Monday, October 27, 2014

Apache httpd services fail to start

R12 Apache server does not start. But the log file reports exiting status 0, which means normal.

Error
   --> Process (index=1,uid=41488097,pid=14132)
   failed to start a managed process after the maximum retry limit
   Log:
   /u02/app/EBSPROD/inst/apps/
<CONTEXT name>/logs/ora/10.1.3/opmn/HTTP_Server~1.log
   10/26/2014-10:04:39 : : adapcctl.sh: existing with status 0

 
HTTP_Server~1.log file does not give any useful information as well:
   14/10/26 10:04:39 Start process
   --------
   /u02/app/EBSPROD/inst/apps/
<CONTEXT name>/ora/10.1.3/Apache/Apache/bin/apachectl startssl: execing httpd


After deleted httpd.pid file in $INST_TOP/pids/10.1.3/Apache and added below debug options to httpd.conf file in $ORA_CONFIG_HOME/10.1.3/Apache/Apache/conf, "adapcctl.sh start" can start the httpd services. See Doc ID 422419.1 on how to enable debug logs.

LogLevel debug
OraLogMode oracle
OraLogSeverity TRACE:32
OraLogDir /u02/app/EBSPROD/inst/apps/<CONTEXT name>/logs/ora/10.1.3/Apache/oracle
 
But, The real fix seems to delete Apache folder under $LOG_HOME/ora/10.1.3 with all httpd log files, and then re-create it (and sub-folder oracle). I believe the cause was some log file exceeded 2GB limit in size.

Troubleshooting:

Logs for troubleshooting on startup:
$LOG_HOME/ora/10.1.3/Apache
$LOG_HOME/ora/10.1.3/opmn/     <= Check file HTTP_Server~1.log here if Apache does not start & no logs
$LOG_HOME/ora/10.1.3/j2ee/oacore/oacore_default_group_1/application.log      <= Notes: For example, this file got 8GB in size due to all 10.1.3.5.0 Container error entries (bug 10126440 ? )
$LOG_HOME/ora/10.1.3/j2ee/forms/forms_default_group_1/application.log

Other files can be checked with egrep -i 'fail|error' to see if any issues, when getting "Page not found":
$LOG_HOME/ora/10.1.3/opmn/oacore_default_group_1/oacorestd.err
$LOG_HOME/appl/rgf/javacache.log   (Java Object Cache (JOC) log, $APPLRGF)

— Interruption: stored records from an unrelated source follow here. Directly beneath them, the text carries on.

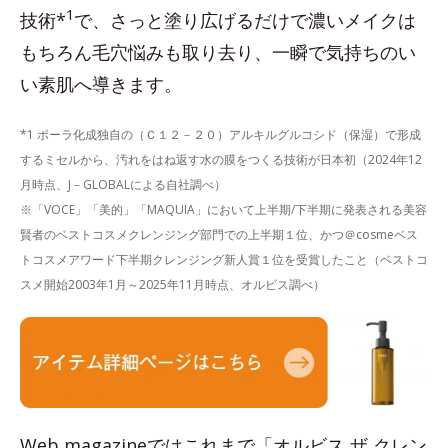
1
技術*
で、さっと塗り広げるだけで濃いメイクは
もちろん毛穴悩みも取り去り、一瞬で気持ちのい
い素肌へ導きます。
*1 ポーラ化成独自の（Ｃ１２－２０）アルキルグルコシド（保湿）で形成
するミセルから、汚れをはね返す水の膜をつくる技術が日本初（2024年12
月時点、J－GLOBALによる自社調べ）
※「VOCE」「美的」「MAQUIA」において上半期/下半期に発表される美容
賢者のベストコスメクレンジング部門での上半期１位、かつ＠cosmeベス
トコスメアワード下半期クレンジング新人賞１位を受賞したこと（ベストコ
スメ開始2003年1月～2025年11月時点、オルビス調べ）
Web magazineではこれまで「オルビス ザ クレン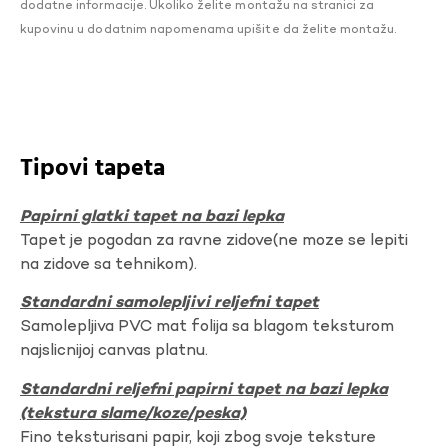
dodatne informacije. Ukoliko želite montažu na stranici za
kupovinu u dodatnim napomenama upišite da želite montažu.
Tipovi tapeta
Papirni glatki tapet na bazi lepka
Tapet je pogodan za ravne zidove(ne moze se lepiti
na zidove sa tehnikom).
Standardni samolepljivi reljefni tapet
Samolepljiva PVC mat folija sa blagom teksturom
najslicnijoj canvas platnu.
Standardni reljefni papirni tapet na bazi lepka
(tekstura slame/koze/peska)
Fino teksturisani papir, koji zbog svoje teksture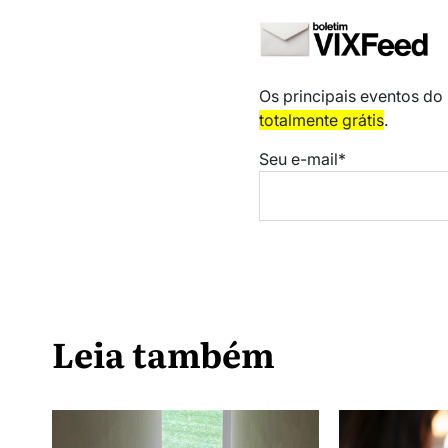
Os principais eventos do
totalmente grátis
.
Seu e-mail*
Leia também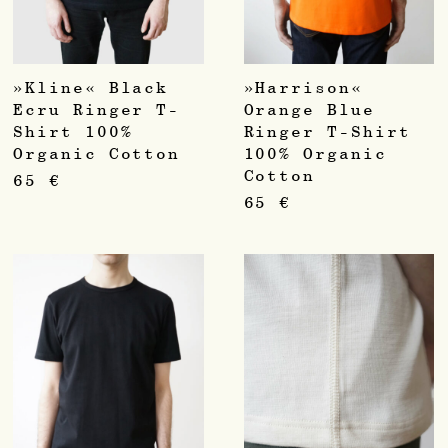
»Kline« Black
»Harrison«
Ecru Ringer T-
Orange Blue
Shirt 100%
Ringer T-Shirt
Organic Cotton
100% Organic
Cotton
65
€
65
€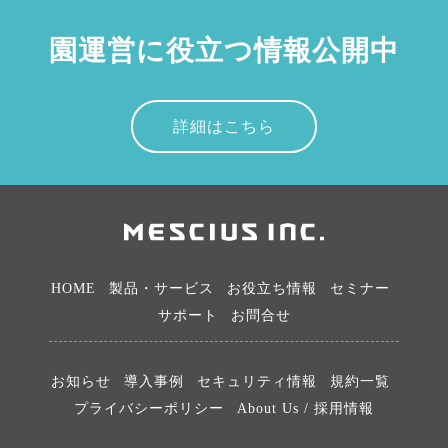
園運営に役立つ情報公開中
詳細はこちら
HOME
製品・サービス
お役立ち情報
セミナー
サポート
お問合せ
お知らせ
導入事例
セキュリティ情報
規約一覧
プライバシーポリシー
About Us / 採用情報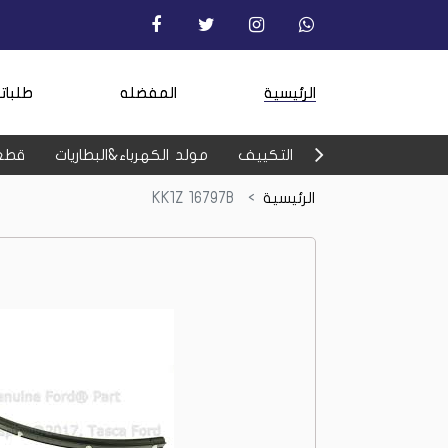
الرئيسية
المفضله
طلبات
التكييف
مولد الكهرباء&البطاريات
قطع
الرئيسية
KK1Z 16797B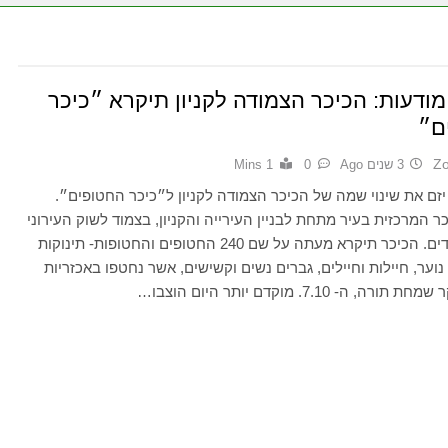
ודעות: הכיכר הצמודה לקניון תיקרא ״כיכר
ם״
Z
3 שנים Ago
0
1 Mins
זם את שינוי שמה של הכיכר הצמודה לקניון ל״כיכר החטופים״.
ר המרכזית בעיר מתחת לבניין העירייה והקניון, בצמוד לשוק העירוני
ולגן המייסדים. הכיכר תיקרא מעתה על שם 240 החטופים והחטופות- תינוקות
י נוער, חיילות וחיילים, גברים נשים וקשישים, אשר נחטפו באכזריות
ה, ה- 7.10. מוקדם יותר היום הוצבו…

- start APACHE by adapcctl.sh start
Make sure below lines do not give back any error:
./adapcctl.sh status
./adalnctl.sh status
If Apache is up and running with enabled ssl, below URL shall work
https://siteName.domian.com:ssl_port
siteName.domain.com can be replaced by its DNS ip address for troubleshooting (with possible "Certificate error" because the certs file is issued for the original site URL).
By this time, the re-direction to login page will not work because it needs oacore process running.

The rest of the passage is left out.